What are the symptoms of teething?
Although timing varies widely, most babies lose their toothless grins about six months. The two bottom front teeth, the lower central incisors, are usually the first to appear.
The most common symptoms of teething may include:
- Drooling more than usual – drooling may start as early as three or four months of age, but is not always a sign of teething.
- Swollen or puffy gums
- Chewing on solid objects or constantly putting fingers or fists in the mouth
- Fussiness or crankiness
- Trouble sleeping
- Low-grade fever ( up to 100. 4 ̊F)
Teething does not cause colds, diarrhea, or high fever, but it can make a baby uncomfortable. If your baby becomes sick around the same time teeth are coming in, it is important to evaluate the symptoms of that illness independently of the teething. The parents should consult a doctor for advice if your baby is sick.
How can you help your child with the discomforts of teething?
If the baby is cranky with teething, try giving her hard rubber toys, teething rings, or cold teething toys to chew on.

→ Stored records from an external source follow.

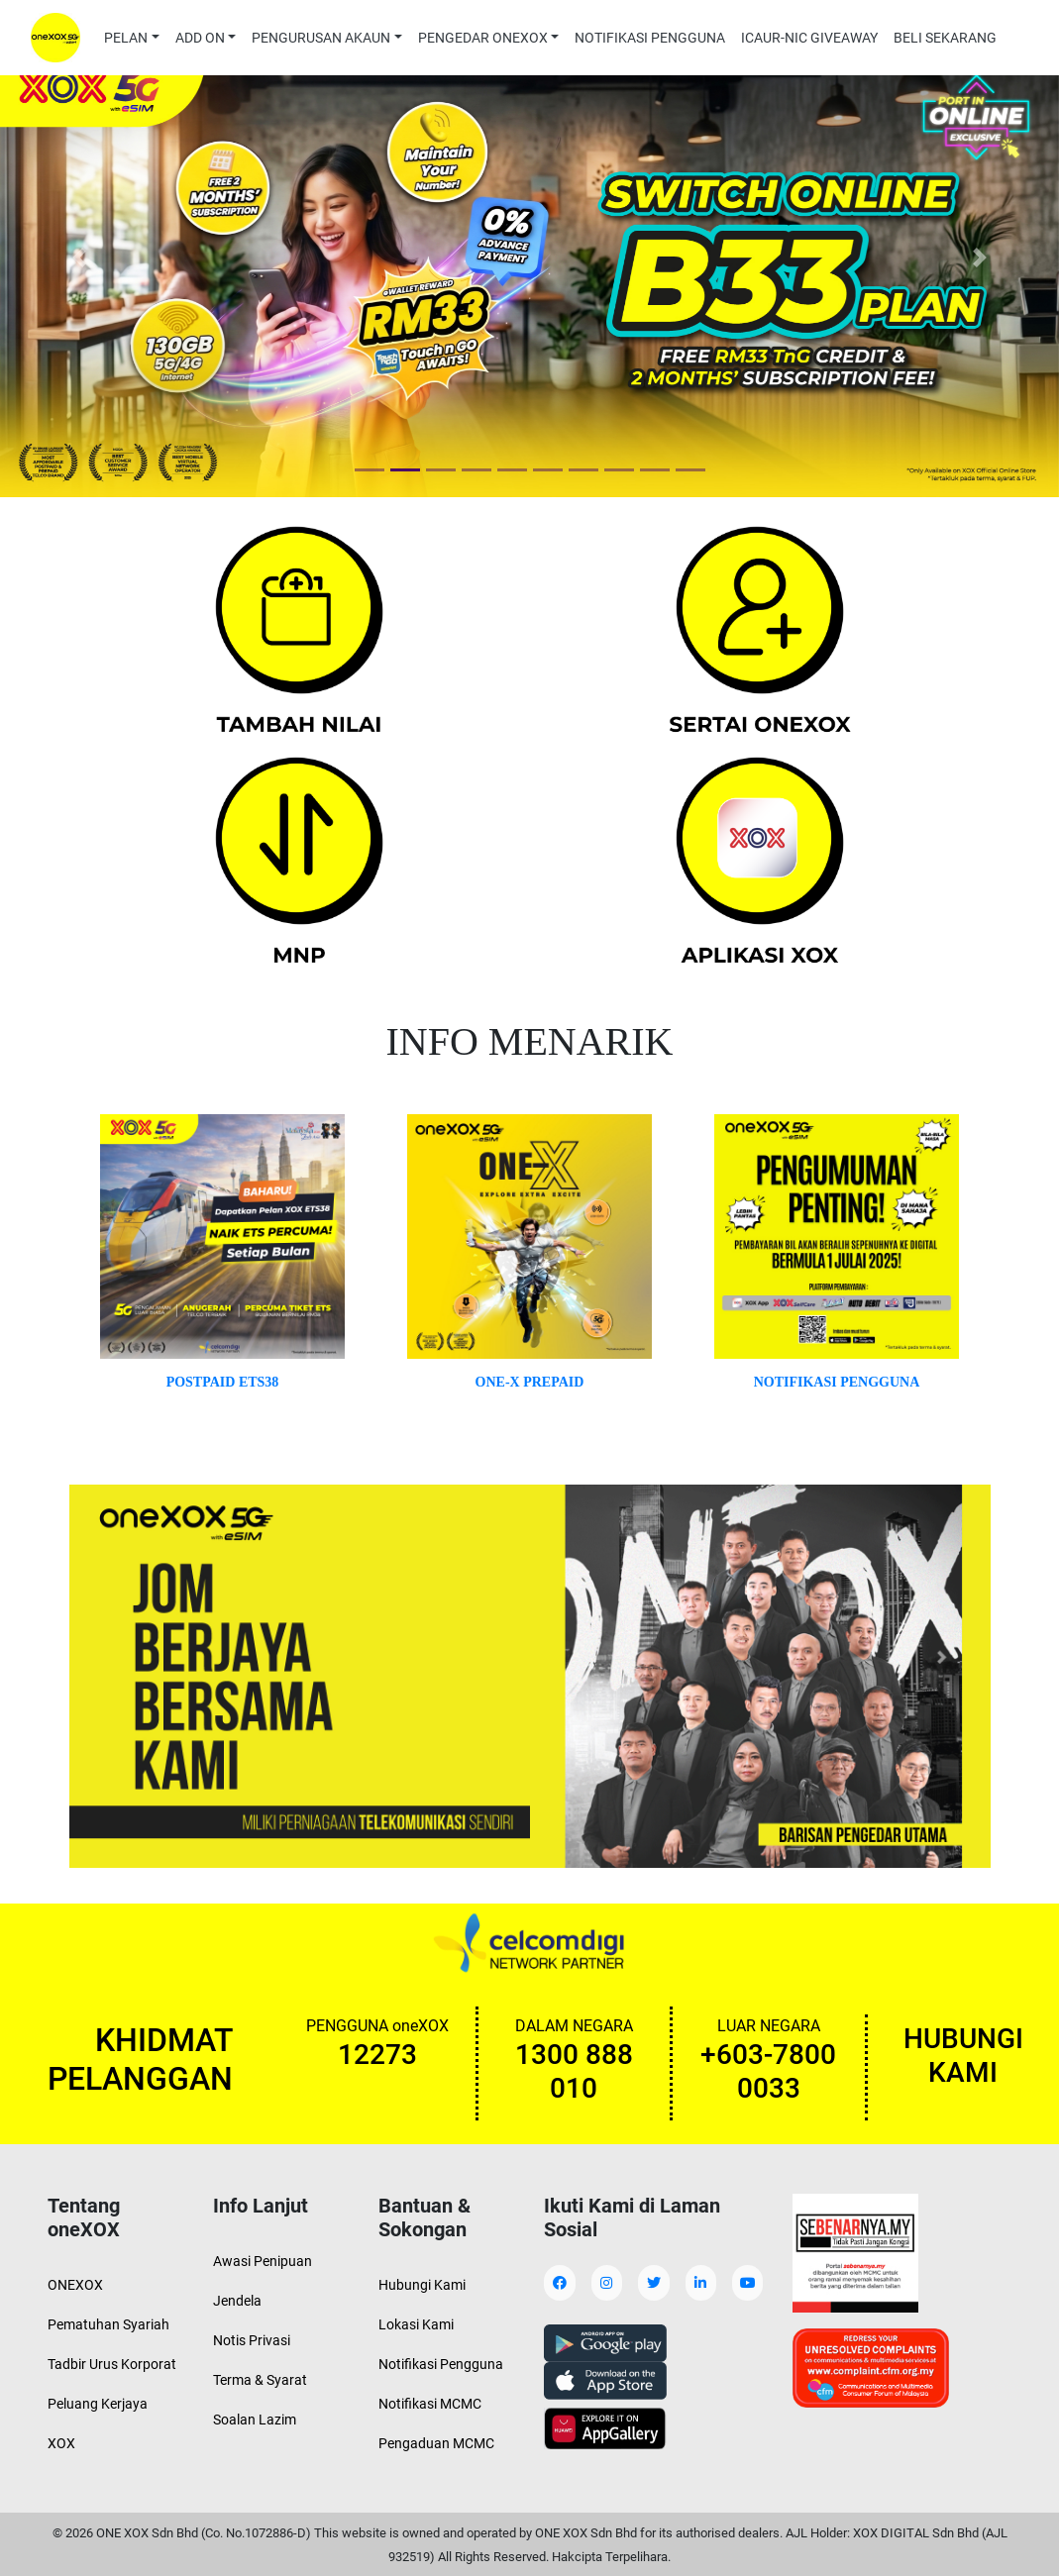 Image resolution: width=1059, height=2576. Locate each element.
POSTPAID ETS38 (222, 1382)
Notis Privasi (251, 2340)
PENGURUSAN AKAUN (321, 38)
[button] (79, 257)
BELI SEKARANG (945, 38)
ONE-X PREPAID (530, 1382)
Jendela (237, 2301)
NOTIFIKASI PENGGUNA (650, 38)
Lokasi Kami (416, 2324)
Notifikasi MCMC (429, 2404)
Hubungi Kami (422, 2285)
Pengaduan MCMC (436, 2443)
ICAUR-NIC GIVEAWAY (809, 38)
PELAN (126, 38)
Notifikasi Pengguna (440, 2364)
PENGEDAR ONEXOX (483, 38)
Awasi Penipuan (262, 2261)
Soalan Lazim (254, 2419)
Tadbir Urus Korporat (112, 2364)
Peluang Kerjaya (98, 2404)
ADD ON (200, 38)
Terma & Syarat (260, 2380)
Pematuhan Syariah (108, 2324)
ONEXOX (75, 2285)
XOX (61, 2443) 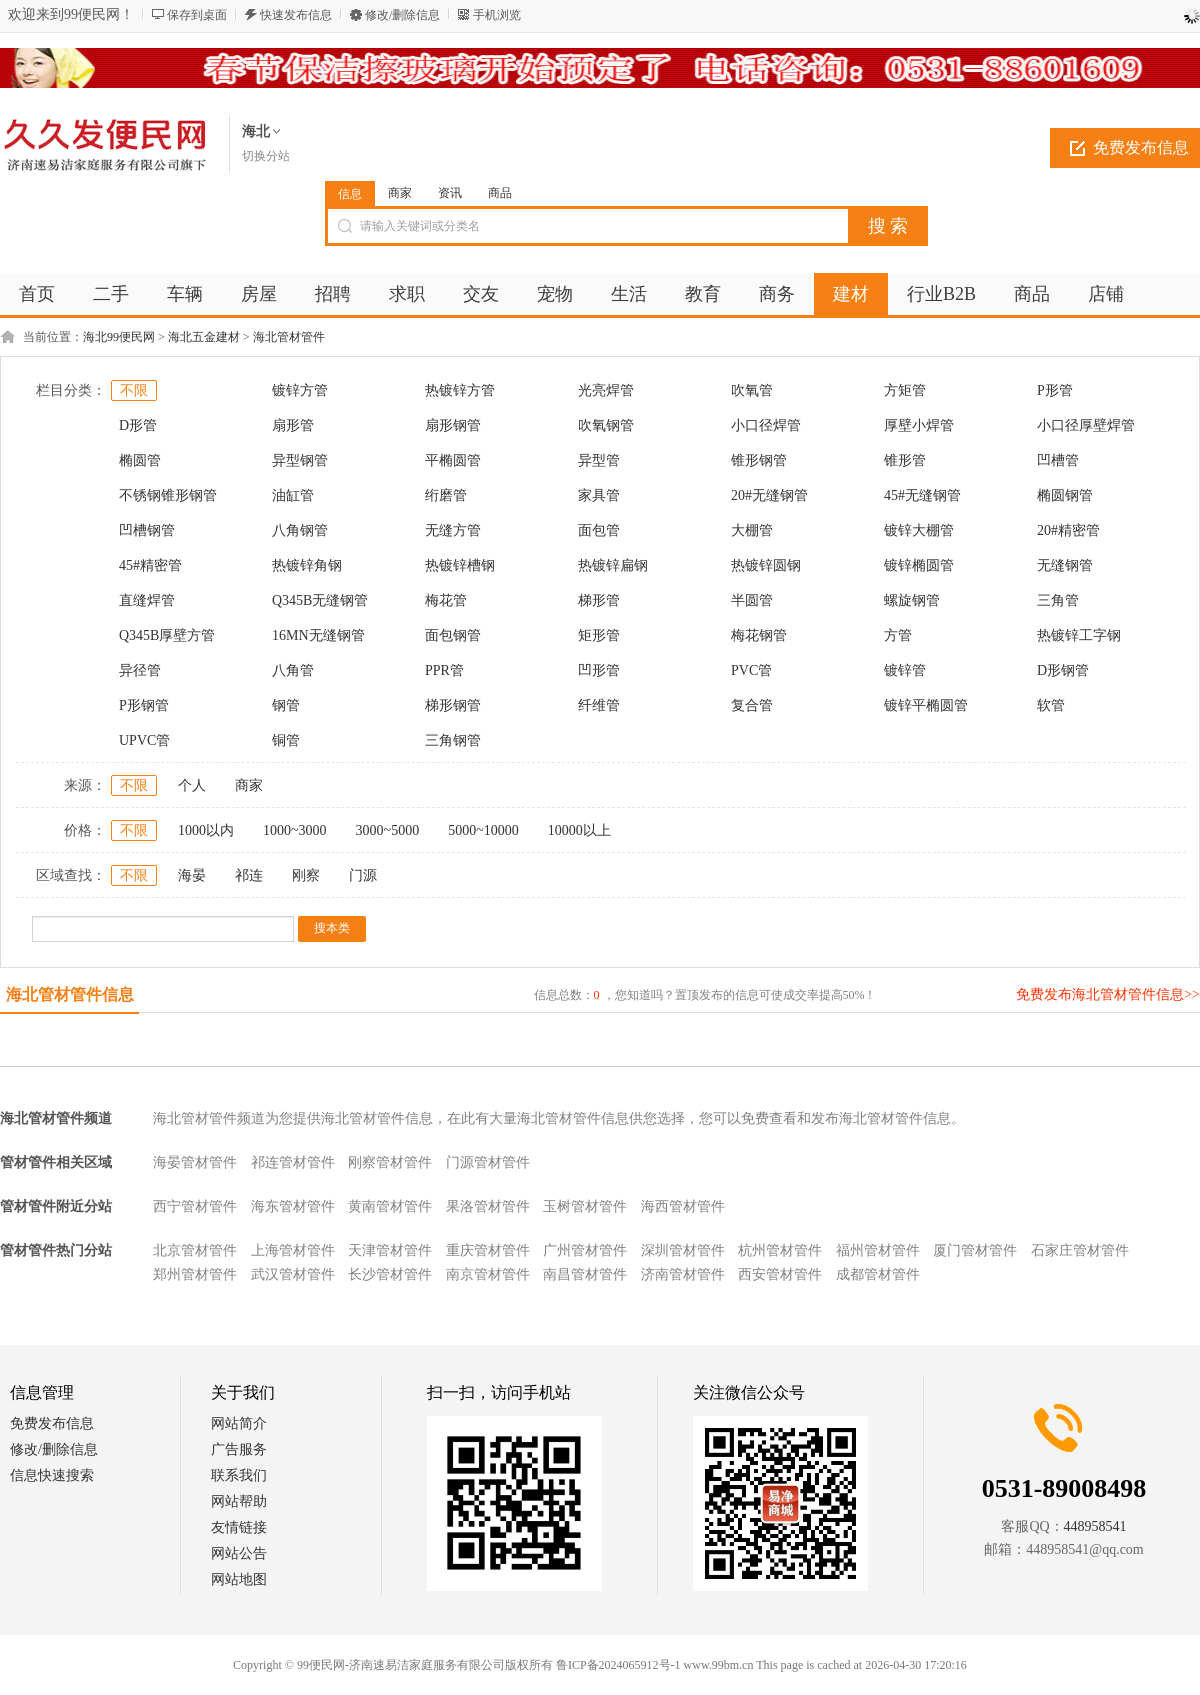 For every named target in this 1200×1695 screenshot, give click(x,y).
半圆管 (752, 600)
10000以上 (579, 830)
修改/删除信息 (402, 15)
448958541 (1095, 1526)
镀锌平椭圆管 (926, 705)
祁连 (249, 875)
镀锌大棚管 (919, 530)
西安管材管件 (780, 1274)
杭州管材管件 (780, 1250)
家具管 (599, 495)
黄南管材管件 (390, 1206)
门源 (363, 875)
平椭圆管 (453, 460)
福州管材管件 (878, 1250)
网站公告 (239, 1553)
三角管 (1058, 600)
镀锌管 (905, 670)
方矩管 (905, 390)
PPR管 (444, 670)
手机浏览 (497, 15)
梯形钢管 (453, 705)
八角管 (293, 670)
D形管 (138, 425)
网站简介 (239, 1423)
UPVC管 (144, 740)
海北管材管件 (289, 337)
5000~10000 (483, 830)
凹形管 (599, 670)
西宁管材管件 (195, 1206)
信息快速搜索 (52, 1475)
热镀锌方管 (460, 390)
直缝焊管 (147, 600)
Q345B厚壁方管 (167, 635)
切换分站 (266, 156)
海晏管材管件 (195, 1162)
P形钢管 (144, 705)
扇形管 (293, 425)
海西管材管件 (683, 1206)
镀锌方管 (300, 390)
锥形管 (905, 460)
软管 (1051, 705)
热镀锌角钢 (307, 565)
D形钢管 (1063, 670)
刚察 (306, 875)
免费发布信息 (52, 1423)
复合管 (752, 705)
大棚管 (752, 530)
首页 (37, 294)
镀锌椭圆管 (919, 565)
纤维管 (599, 705)
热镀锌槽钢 (460, 565)
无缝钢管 (1065, 565)
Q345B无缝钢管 (320, 600)
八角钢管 (300, 530)
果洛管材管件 (488, 1206)
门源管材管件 (488, 1162)
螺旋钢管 (912, 600)
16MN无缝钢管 (318, 635)
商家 (400, 193)
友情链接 (239, 1527)
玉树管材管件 (585, 1206)
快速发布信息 (296, 15)
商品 (500, 193)
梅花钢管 (759, 635)
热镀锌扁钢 (613, 565)
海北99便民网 (119, 337)
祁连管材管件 (293, 1162)
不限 (134, 390)
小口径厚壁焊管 (1086, 425)
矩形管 (599, 635)
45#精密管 (150, 565)
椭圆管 (140, 460)
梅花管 (446, 600)
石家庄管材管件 (1080, 1250)
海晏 (192, 875)
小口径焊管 (766, 425)
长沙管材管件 (390, 1274)
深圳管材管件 (683, 1250)
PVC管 (751, 670)
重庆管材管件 (488, 1250)
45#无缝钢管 (922, 495)
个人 (192, 785)
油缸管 (293, 495)
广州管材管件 (585, 1250)
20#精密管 (1068, 530)
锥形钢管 (759, 460)
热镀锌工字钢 (1079, 635)
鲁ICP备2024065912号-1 (618, 1665)
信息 (350, 194)
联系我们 (239, 1475)
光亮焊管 (606, 390)
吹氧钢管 (606, 425)
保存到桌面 (197, 15)
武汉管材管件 (293, 1274)
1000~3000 (295, 830)
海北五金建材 (204, 337)
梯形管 (599, 600)
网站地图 (239, 1579)
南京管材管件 (488, 1274)
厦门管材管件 (975, 1250)
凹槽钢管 (147, 530)
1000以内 (206, 830)
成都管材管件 (878, 1274)
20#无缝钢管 (769, 495)
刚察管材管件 (390, 1162)
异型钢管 (300, 460)
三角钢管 (453, 740)
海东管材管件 (293, 1206)
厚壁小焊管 (919, 425)
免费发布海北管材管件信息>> (1108, 994)
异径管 (140, 670)
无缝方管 (453, 530)
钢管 (286, 705)
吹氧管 (752, 390)
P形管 (1055, 390)
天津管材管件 (390, 1250)
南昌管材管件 (585, 1274)
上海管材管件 (293, 1250)
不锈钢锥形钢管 (168, 495)
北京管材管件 (195, 1250)
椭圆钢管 (1065, 495)
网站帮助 (239, 1501)
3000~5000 (388, 830)
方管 (898, 635)
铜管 (286, 740)
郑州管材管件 (195, 1274)
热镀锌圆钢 (766, 565)
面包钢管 (453, 635)
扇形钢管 (453, 425)
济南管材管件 (683, 1274)
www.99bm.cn (719, 1665)
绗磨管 (446, 495)
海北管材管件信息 (70, 994)
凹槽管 (1058, 460)
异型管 (599, 460)
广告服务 (239, 1449)
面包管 (599, 530)
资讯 (450, 193) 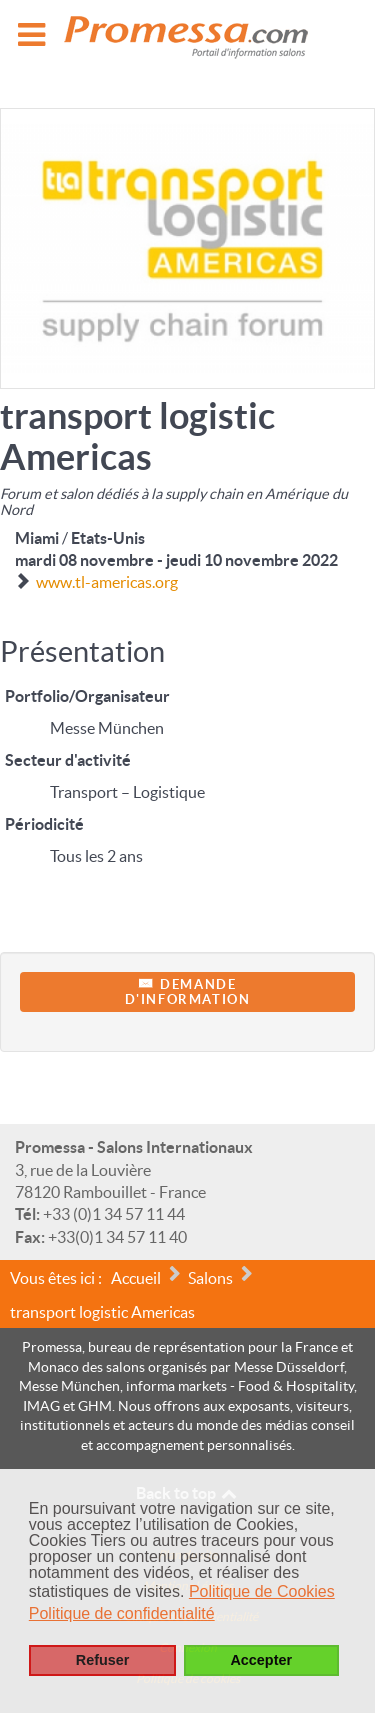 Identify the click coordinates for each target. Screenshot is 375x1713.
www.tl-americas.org (107, 582)
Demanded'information (188, 992)
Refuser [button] (103, 1660)
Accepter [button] (261, 1660)
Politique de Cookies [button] (262, 1591)
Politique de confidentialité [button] (122, 1613)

Do not freeze teething toys or rings as these can hurt your baby's gums. You can also rub your baby's gums with your finger. Teething gels are neither needed nor helpful as they are quickly washed off with drooling. Sometimes cold on the gums usually soothes and numbs the gums better.
Dental care in dentition
Even though baby teeth will only be around for a short time, their teeth essential to baby gum and future permanent teeth. To make sure your baby's new teeth get the best care, you should start cleaning her mouth even before her teeth come in. When your baby's teeth begin to appear, switch to a small, soft bristled toothbrush or the fingertip variety specifically meant for infants. There is no need to use toothpaste. Until your child learns to spit – about the age two or three – water is all you need.
Besides, don't allow your child to fall asleep with a bottle containing milk, fruit juice or other sweet liquids. Baby bottle tooth decay is a leading dental problem for children under three years of age. It is also time to think about regular dental check-ups.